■ TASK PROMPT:
Scan the entries for the word "paste" and return every line that has it.

** DATA RECORDS follows **

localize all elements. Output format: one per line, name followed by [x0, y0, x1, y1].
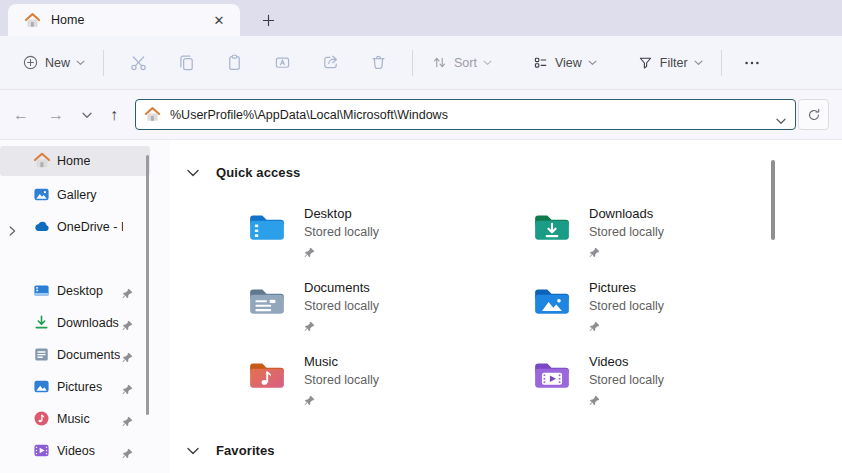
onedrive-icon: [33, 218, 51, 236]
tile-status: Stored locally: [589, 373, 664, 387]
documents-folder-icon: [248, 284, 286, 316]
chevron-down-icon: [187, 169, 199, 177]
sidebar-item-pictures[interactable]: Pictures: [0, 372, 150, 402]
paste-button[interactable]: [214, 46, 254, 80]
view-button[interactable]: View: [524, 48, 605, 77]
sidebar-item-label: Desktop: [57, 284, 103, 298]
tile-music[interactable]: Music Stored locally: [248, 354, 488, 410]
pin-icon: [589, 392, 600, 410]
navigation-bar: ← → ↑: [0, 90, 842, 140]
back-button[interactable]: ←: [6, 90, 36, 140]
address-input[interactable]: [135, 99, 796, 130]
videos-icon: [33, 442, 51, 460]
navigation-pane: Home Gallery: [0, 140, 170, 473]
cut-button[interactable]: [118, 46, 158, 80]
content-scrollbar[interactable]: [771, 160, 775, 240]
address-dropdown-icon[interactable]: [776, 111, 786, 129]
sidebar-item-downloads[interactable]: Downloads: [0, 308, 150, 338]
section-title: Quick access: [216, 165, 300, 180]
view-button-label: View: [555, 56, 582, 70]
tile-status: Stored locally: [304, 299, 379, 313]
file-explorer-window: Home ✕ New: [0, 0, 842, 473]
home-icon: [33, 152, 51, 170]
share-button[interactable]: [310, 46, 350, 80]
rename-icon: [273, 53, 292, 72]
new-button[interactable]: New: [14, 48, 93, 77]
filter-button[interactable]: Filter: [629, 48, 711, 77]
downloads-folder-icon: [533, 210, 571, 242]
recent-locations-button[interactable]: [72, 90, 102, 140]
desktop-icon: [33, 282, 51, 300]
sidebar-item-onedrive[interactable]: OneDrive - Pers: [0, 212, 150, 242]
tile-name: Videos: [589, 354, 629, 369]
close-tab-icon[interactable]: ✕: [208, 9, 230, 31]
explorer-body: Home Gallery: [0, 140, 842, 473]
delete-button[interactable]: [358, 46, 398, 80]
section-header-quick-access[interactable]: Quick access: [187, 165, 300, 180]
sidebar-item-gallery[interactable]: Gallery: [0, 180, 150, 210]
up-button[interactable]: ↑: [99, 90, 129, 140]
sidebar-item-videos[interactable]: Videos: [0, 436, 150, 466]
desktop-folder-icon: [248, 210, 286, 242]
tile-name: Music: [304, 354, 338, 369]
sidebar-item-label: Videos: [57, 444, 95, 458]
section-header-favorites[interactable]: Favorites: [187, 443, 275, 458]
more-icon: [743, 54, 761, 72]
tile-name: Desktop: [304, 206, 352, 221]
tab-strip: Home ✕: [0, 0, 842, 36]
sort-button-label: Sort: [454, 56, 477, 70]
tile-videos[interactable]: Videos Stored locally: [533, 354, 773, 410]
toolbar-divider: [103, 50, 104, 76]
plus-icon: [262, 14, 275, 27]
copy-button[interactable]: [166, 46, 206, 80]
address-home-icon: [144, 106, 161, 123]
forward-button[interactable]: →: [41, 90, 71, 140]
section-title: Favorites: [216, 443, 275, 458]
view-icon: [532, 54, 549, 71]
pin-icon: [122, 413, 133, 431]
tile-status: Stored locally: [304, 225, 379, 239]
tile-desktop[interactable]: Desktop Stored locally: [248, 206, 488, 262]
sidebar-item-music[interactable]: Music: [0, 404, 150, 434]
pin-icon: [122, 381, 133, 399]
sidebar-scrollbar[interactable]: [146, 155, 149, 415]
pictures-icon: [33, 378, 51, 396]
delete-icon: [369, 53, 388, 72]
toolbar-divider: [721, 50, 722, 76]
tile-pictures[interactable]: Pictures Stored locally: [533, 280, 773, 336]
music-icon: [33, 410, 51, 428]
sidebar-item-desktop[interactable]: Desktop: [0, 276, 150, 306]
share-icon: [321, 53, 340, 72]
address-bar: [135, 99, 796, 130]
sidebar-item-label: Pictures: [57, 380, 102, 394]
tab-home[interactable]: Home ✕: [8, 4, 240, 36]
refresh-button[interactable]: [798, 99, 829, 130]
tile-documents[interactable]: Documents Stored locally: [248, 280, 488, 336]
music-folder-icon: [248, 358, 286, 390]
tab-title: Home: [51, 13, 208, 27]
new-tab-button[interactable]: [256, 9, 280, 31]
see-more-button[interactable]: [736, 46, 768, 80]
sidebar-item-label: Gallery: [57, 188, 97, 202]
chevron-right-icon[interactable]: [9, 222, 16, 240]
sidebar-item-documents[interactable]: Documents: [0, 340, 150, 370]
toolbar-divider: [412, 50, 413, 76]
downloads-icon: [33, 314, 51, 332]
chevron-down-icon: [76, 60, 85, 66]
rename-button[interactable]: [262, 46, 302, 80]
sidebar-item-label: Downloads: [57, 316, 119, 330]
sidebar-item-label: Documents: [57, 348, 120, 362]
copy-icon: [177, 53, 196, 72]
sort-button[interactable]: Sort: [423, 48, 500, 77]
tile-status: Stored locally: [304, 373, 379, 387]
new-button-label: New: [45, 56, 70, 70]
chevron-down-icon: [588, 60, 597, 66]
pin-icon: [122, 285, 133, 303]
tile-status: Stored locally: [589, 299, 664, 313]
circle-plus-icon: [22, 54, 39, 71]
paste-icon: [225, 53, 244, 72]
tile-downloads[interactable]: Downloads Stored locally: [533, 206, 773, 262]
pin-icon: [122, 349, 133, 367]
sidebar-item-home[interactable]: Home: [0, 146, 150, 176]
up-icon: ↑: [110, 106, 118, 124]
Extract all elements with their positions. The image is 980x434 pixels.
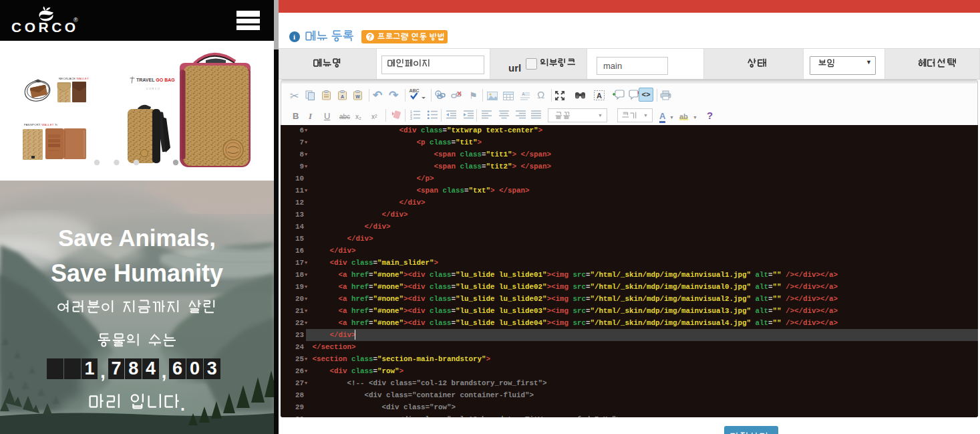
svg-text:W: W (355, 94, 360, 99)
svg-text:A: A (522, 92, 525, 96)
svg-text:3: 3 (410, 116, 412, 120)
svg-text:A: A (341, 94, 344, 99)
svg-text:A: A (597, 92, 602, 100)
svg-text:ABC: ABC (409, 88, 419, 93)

** End of DATA RECORDS **

■ TASK RESULT:
paste-button[interactable]: [214, 46, 254, 80]
paste-icon: [225, 53, 244, 72]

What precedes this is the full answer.